* ABOUT THIS TASK:
Retrieve all lines below that have the string "heure".

Dataset excerpts

===

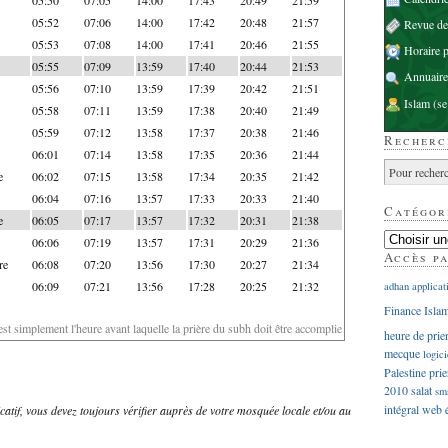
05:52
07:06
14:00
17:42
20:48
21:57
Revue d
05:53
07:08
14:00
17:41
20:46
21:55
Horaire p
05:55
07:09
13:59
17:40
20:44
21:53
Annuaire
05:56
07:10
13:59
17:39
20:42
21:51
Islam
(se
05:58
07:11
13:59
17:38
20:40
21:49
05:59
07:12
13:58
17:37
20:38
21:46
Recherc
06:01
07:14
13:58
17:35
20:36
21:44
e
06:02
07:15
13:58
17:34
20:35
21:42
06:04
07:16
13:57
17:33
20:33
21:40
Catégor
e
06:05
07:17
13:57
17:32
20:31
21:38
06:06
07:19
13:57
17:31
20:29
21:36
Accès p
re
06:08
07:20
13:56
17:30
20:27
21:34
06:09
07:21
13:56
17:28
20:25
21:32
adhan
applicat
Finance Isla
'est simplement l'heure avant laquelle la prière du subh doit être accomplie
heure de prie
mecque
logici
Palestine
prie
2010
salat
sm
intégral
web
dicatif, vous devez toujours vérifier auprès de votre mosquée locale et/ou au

===

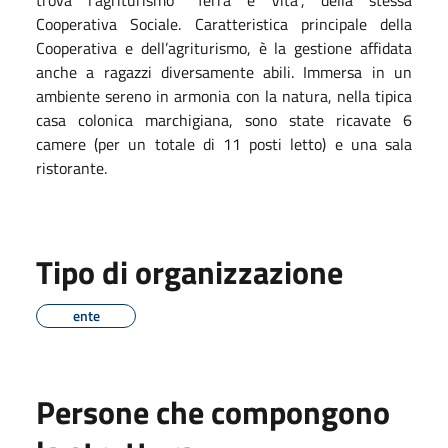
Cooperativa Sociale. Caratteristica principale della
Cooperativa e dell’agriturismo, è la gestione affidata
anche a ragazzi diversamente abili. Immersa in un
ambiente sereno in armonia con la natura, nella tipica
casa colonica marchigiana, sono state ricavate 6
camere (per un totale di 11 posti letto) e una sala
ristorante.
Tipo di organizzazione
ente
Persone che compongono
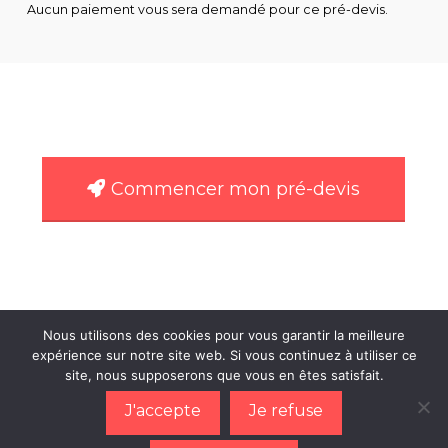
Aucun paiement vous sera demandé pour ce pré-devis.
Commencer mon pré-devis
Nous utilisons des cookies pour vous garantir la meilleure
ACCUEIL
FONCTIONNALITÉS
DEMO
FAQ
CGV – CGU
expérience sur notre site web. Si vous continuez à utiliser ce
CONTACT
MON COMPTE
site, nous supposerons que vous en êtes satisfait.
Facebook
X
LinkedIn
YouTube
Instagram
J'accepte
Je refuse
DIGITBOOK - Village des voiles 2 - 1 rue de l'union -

===

* SOLUTION:
'est simplement l'heure avant laquelle la prière du subh doit être accomplie
heure de prie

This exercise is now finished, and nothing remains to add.